The last thing I wanted to do was have my two clients play each other. Each client needed to place their ships, then one client guesses, the other processes the guess and makes their own guess, and then the first client processes that guess. Here’s the code:

class Game
  def run
    @client_a.place_ships
    @client_b.place_ships

    puts "Client A Board"
    puts @client_a.my_board
    puts

    puts "Client B Board"
    puts @client_b.my_board
    puts

    loop do
      g = @client_a.guess
      r = @client_b.process_move g
      puts "A #{g}: B #{r}"

      if @client_b.lost?
        puts "B Lost"
        break
      end

      g = @client_b.guess
      r = @client_a.process_move g
      puts "B: #{g} A: #{r}"

      if @client_a.lost?
        puts "A Lost"
        break
      end
    end
  end
end

The first time I ran this I didn’t have a lost? method and got caught in an infinite loop.
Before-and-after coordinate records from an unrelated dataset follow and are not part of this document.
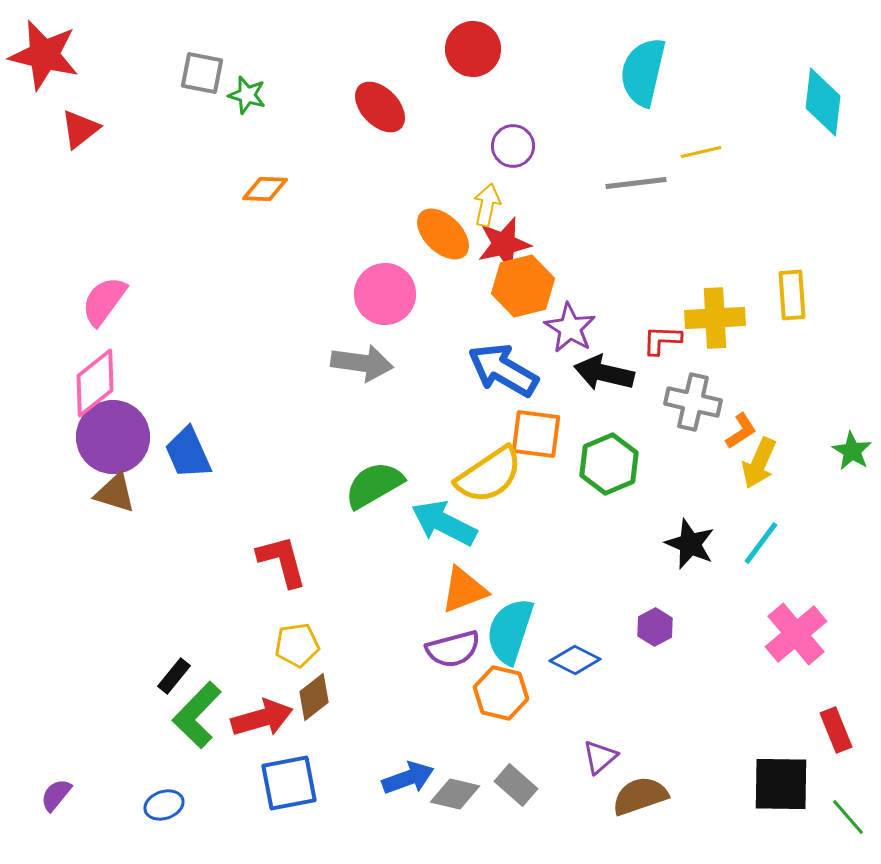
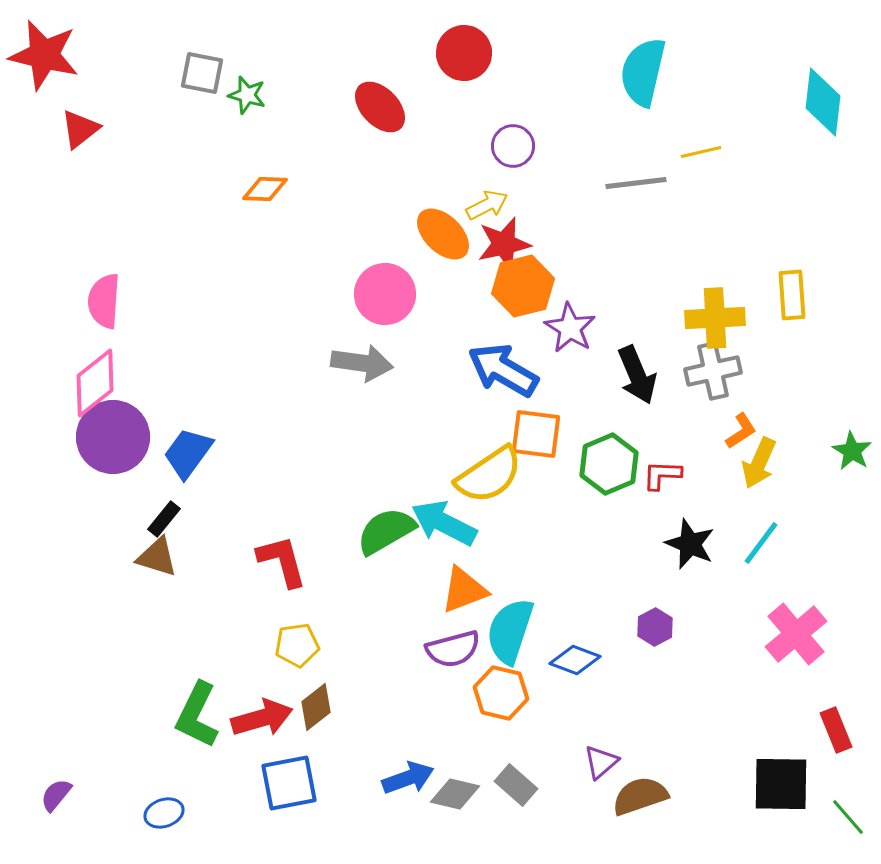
red circle at (473, 49): moved 9 px left, 4 px down
yellow arrow at (487, 205): rotated 51 degrees clockwise
pink semicircle at (104, 301): rotated 32 degrees counterclockwise
red L-shape at (662, 340): moved 135 px down
black arrow at (604, 373): moved 33 px right, 2 px down; rotated 126 degrees counterclockwise
gray cross at (693, 402): moved 20 px right, 31 px up; rotated 26 degrees counterclockwise
blue trapezoid at (188, 453): rotated 60 degrees clockwise
green semicircle at (374, 485): moved 12 px right, 46 px down
brown triangle at (115, 493): moved 42 px right, 64 px down
blue diamond at (575, 660): rotated 6 degrees counterclockwise
black rectangle at (174, 676): moved 10 px left, 157 px up
brown diamond at (314, 697): moved 2 px right, 10 px down
green L-shape at (197, 715): rotated 18 degrees counterclockwise
purple triangle at (600, 757): moved 1 px right, 5 px down
blue ellipse at (164, 805): moved 8 px down
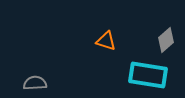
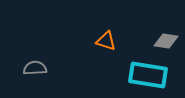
gray diamond: moved 1 px down; rotated 50 degrees clockwise
gray semicircle: moved 15 px up
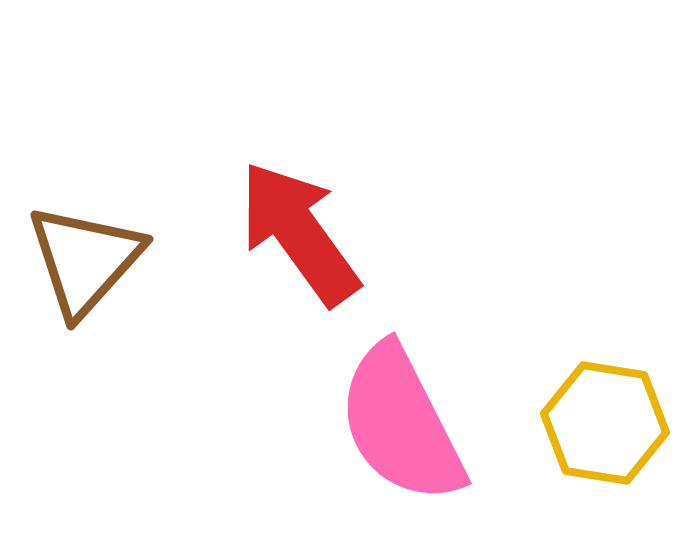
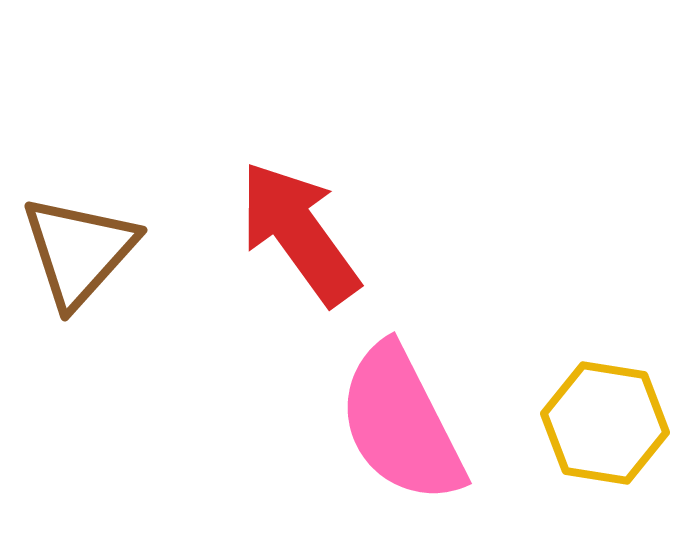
brown triangle: moved 6 px left, 9 px up
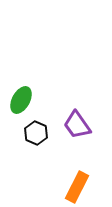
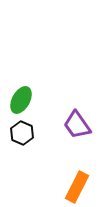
black hexagon: moved 14 px left
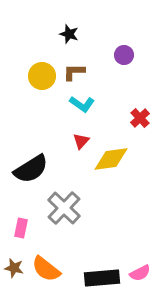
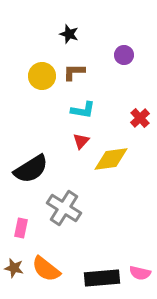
cyan L-shape: moved 1 px right, 6 px down; rotated 25 degrees counterclockwise
gray cross: rotated 12 degrees counterclockwise
pink semicircle: rotated 40 degrees clockwise
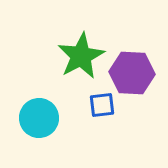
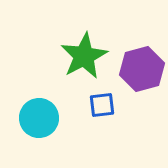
green star: moved 3 px right
purple hexagon: moved 10 px right, 4 px up; rotated 18 degrees counterclockwise
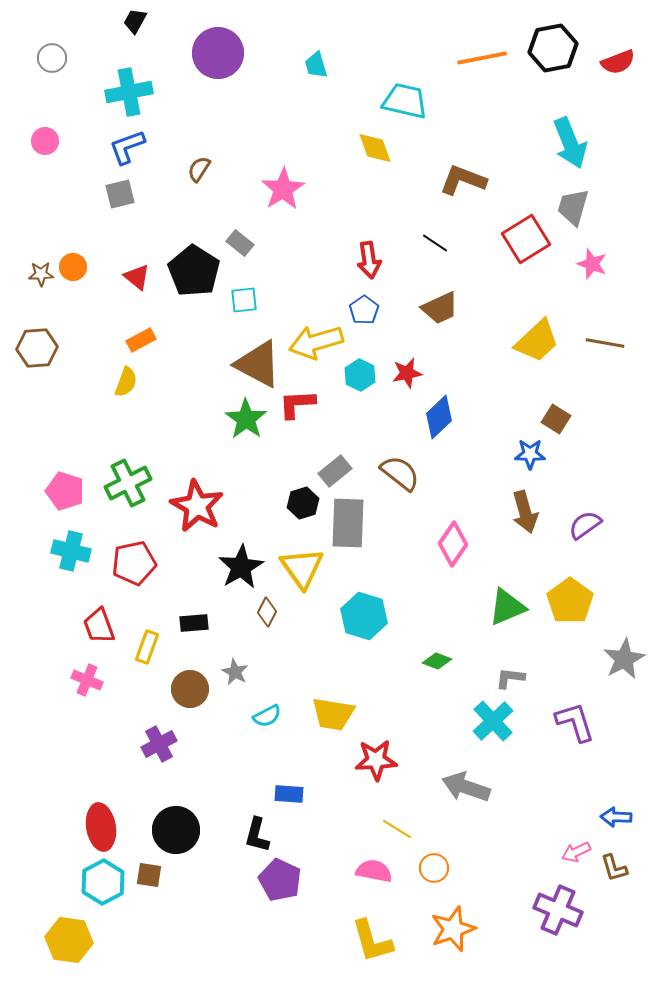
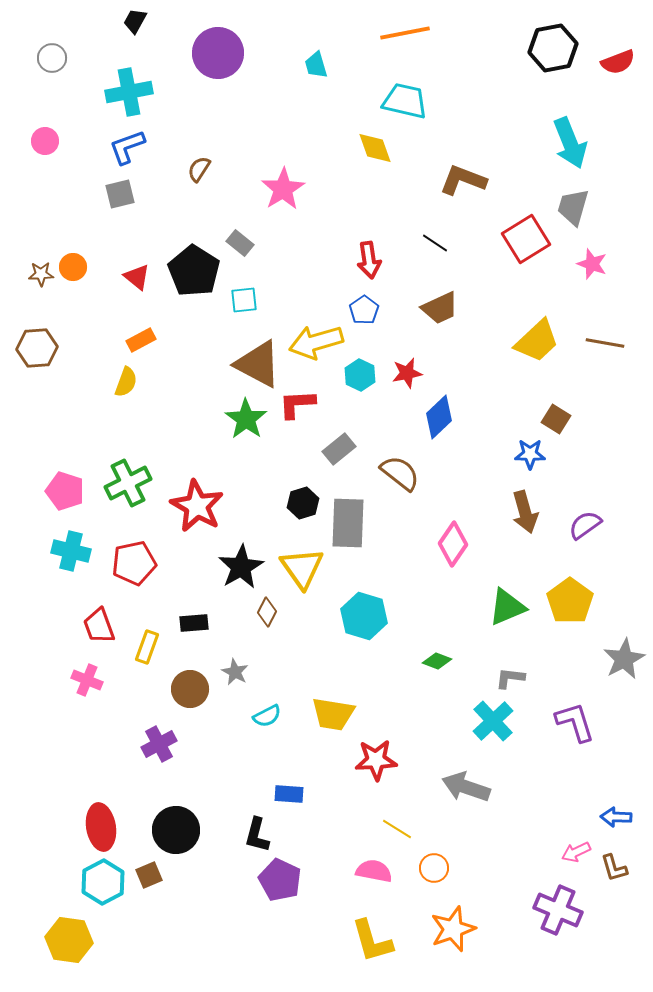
orange line at (482, 58): moved 77 px left, 25 px up
gray rectangle at (335, 471): moved 4 px right, 22 px up
brown square at (149, 875): rotated 32 degrees counterclockwise
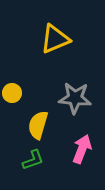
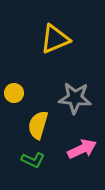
yellow circle: moved 2 px right
pink arrow: rotated 44 degrees clockwise
green L-shape: rotated 45 degrees clockwise
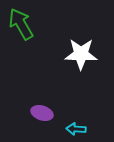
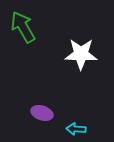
green arrow: moved 2 px right, 3 px down
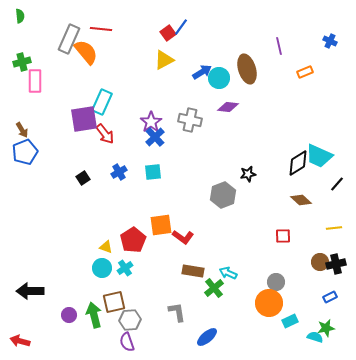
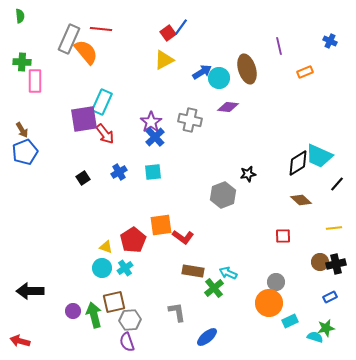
green cross at (22, 62): rotated 18 degrees clockwise
purple circle at (69, 315): moved 4 px right, 4 px up
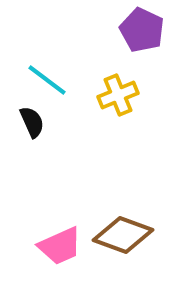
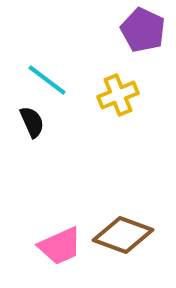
purple pentagon: moved 1 px right
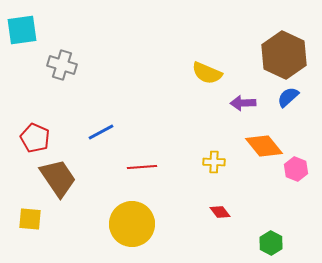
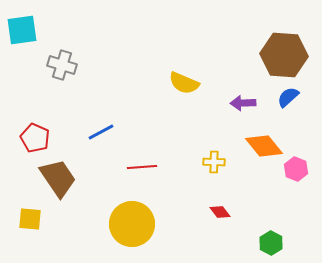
brown hexagon: rotated 21 degrees counterclockwise
yellow semicircle: moved 23 px left, 10 px down
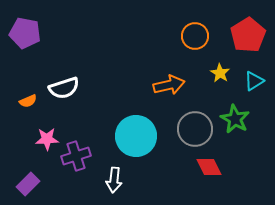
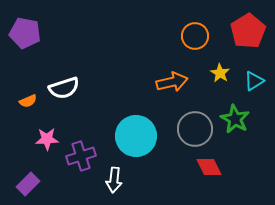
red pentagon: moved 4 px up
orange arrow: moved 3 px right, 3 px up
purple cross: moved 5 px right
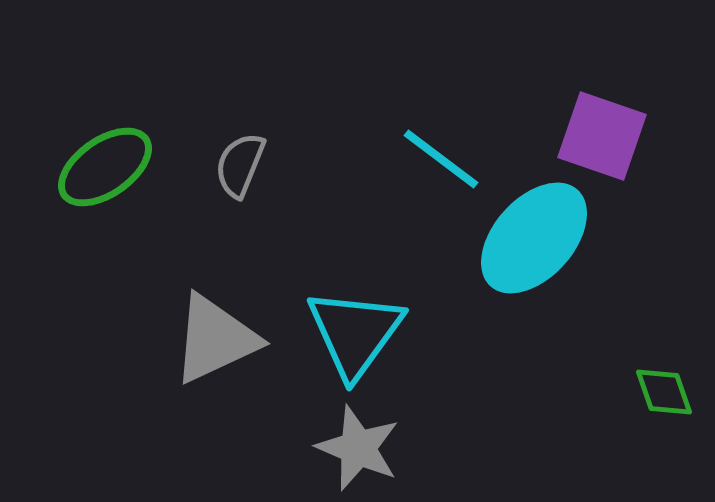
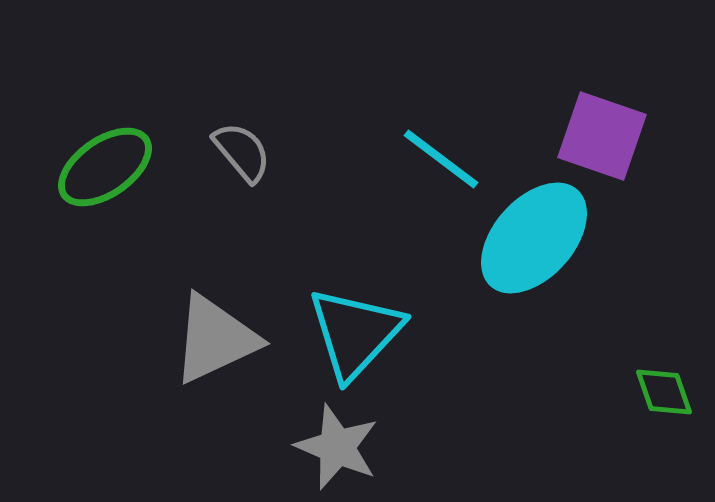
gray semicircle: moved 2 px right, 13 px up; rotated 118 degrees clockwise
cyan triangle: rotated 7 degrees clockwise
gray star: moved 21 px left, 1 px up
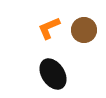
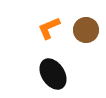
brown circle: moved 2 px right
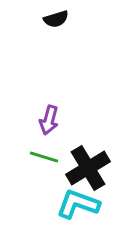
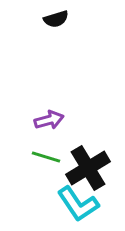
purple arrow: rotated 120 degrees counterclockwise
green line: moved 2 px right
cyan L-shape: rotated 144 degrees counterclockwise
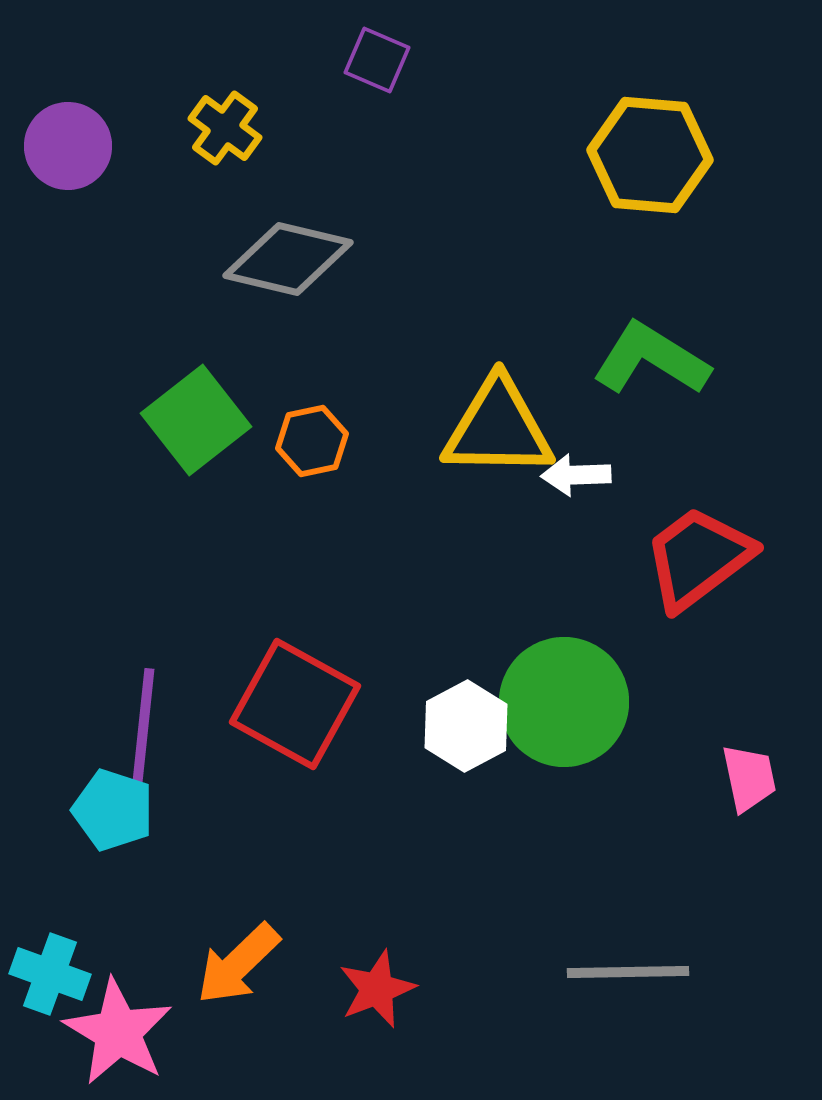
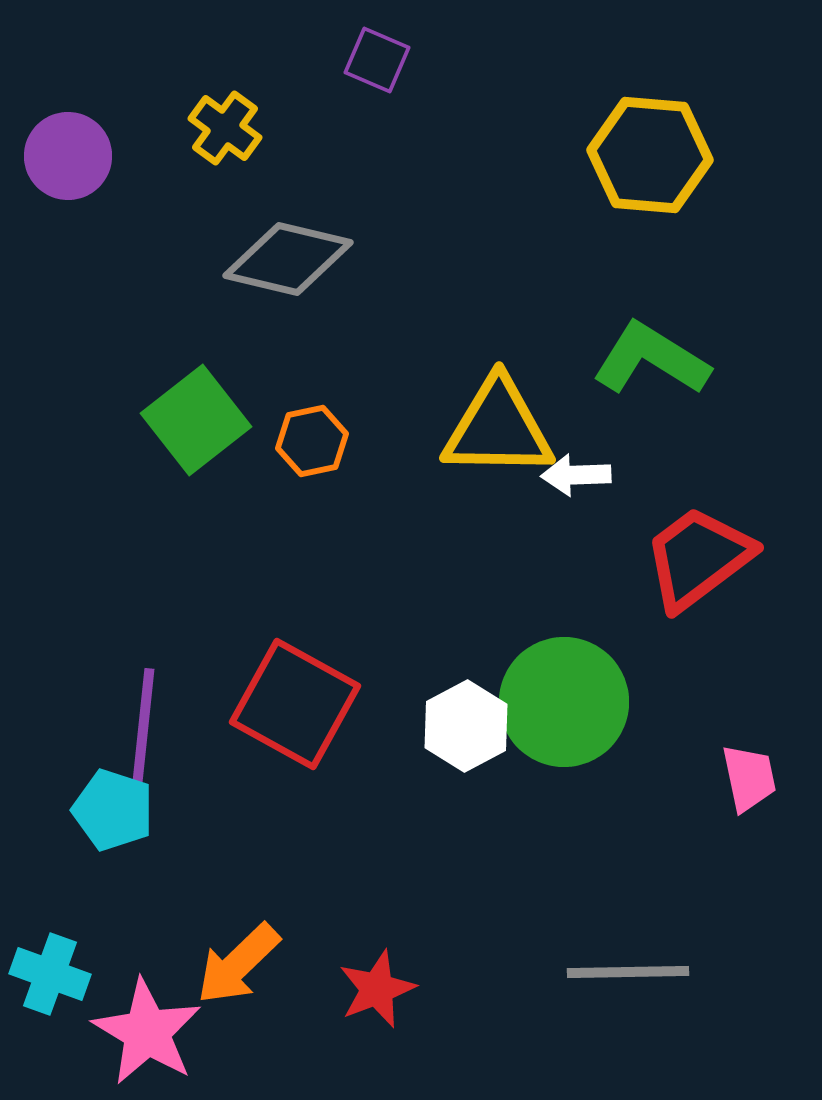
purple circle: moved 10 px down
pink star: moved 29 px right
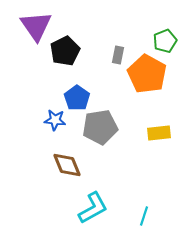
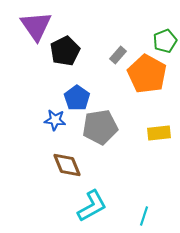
gray rectangle: rotated 30 degrees clockwise
cyan L-shape: moved 1 px left, 2 px up
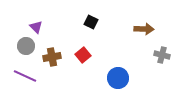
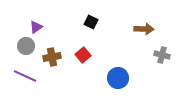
purple triangle: rotated 40 degrees clockwise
To address that I added Client#lost?.

class Client
  def lost?
    self.fleet.all? { |ship, locations| locations.all? { |l| l == :hit}}
  end
end

class TestClient < Minitest:Test
  def test_lost?
    c = Client.new("gameID")
    c.fleet = {destroyer: ["A7", "A8"]}

    c.process_move("A7")
    c.process_move("A8")

    assert c.lost?
  end
end

With all that in place running the game is easy: Game.new.run. The game will run against itself and print out the moves. The first couple times I ran it I used a single ship in the fleet and ran the moves by hand to double check that everything worked correctly. The next stop is moving this code to Sinatra so that others can play battleship against my client.